Start of Supplied data

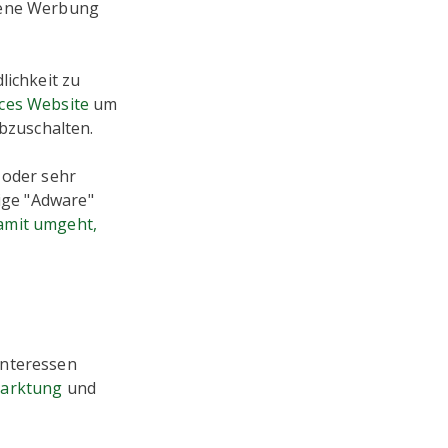
ogene Werbung
lichkeit zu
ces Website
um
bzuschalten.
 oder sehr
nige "Adware"
amit umgeht,
Interessen
arktung
und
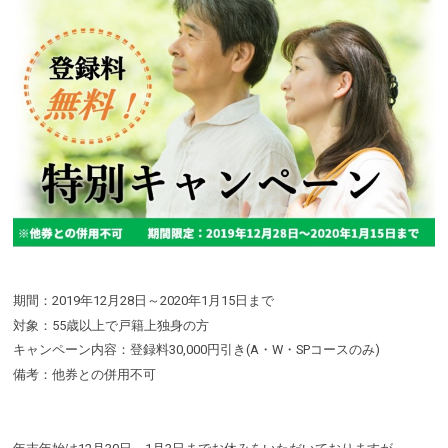
期間：2019年12月28日～2020年1月15日まで
対象：55歳以上で戸籍上独身の方
キャンペーン内容：登録料30,000円引き(A・W・SPコースのみ)
備考：他券との併用不可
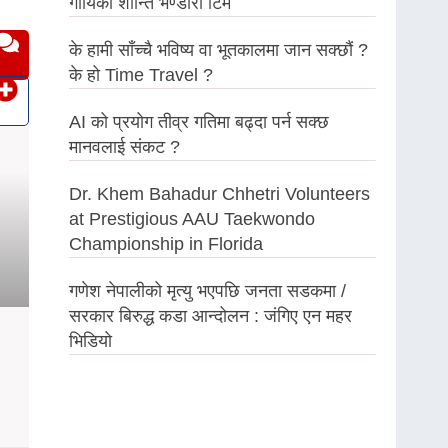
गायिका शान्ति भण्डारी टिम
के हामी साँच्चै भविष्य वा भूतकालमा जान सक्छौं ?
के हो Time Travel ?
AI को प्रयोग तीव्र गतिमा बढ्दा पर्न सक्छ
मानवलाई संकट ?
Dr. Khem Bahadur Chhetri Volunteers
at Prestigious AAU Taekwondo
Championship in Florida
गणेश नेपालीको मृत्यु भएपछि जनता सडकमा /
सरकार बिरुद्ध कडा आन्दोलन : जंगिए एन महर
भिडियो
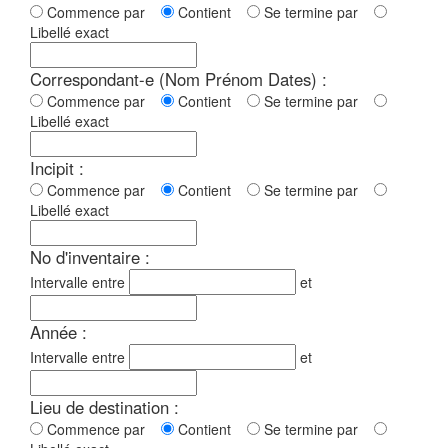
Commence par
Contient
Se termine par
Libellé exact
Correspondant-e (Nom Prénom Dates) :
Commence par
Contient
Se termine par
Libellé exact
Incipit :
Commence par
Contient
Se termine par
Libellé exact
No d'inventaire :
Intervalle entre
et
Année :
Intervalle entre
et
Lieu de destination :
Commence par
Contient
Se termine par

End of Supplied data

Activity —
Copy every record character for character. Skip the pictures.

Answer space —
ogene Werbung
lichkeit zu
ces Website
um
bzuschalten.
 oder sehr
nige "Adware"
amit umgeht,
Interessen
arktung
und
期間：2019年12月28日～2020年1月15日まで
対象：55歳以上で戸籍上独身の方
キャンペーン内容：登録料30,000円引き(A・W・SPコースのみ)
備考：他券との併用不可
गायिका शान्ति भण्डारी टिम
के हामी साँच्चै भविष्य वा भूतकालमा जान सक्छौं ?
के हो Time Travel ?
AI को प्रयोग तीव्र गतिमा बढ्दा पर्न सक्छ
मानवलाई संकट ?
Dr. Khem Bahadur Chhetri Volunteers
at Prestigious AAU Taekwondo
Championship in Florida
गणेश नेपालीको मृत्यु भएपछि जनता सडकमा /
सरकार बिरुद्ध कडा आन्दोलन : जंगिए एन महर
भिडियो
Commence par
Contient
Se termine par
Libellé exact
Correspondant-e (Nom Prénom Dates) :
Commence par
Contient
Se termine par
Libellé exact
Incipit :
Commence par
Contient
Se termine par
Libellé exact
No d'inventaire :
Intervalle entre
et
Année :
Intervalle entre
et
Lieu de destination :
Commence par
Contient
Se termine par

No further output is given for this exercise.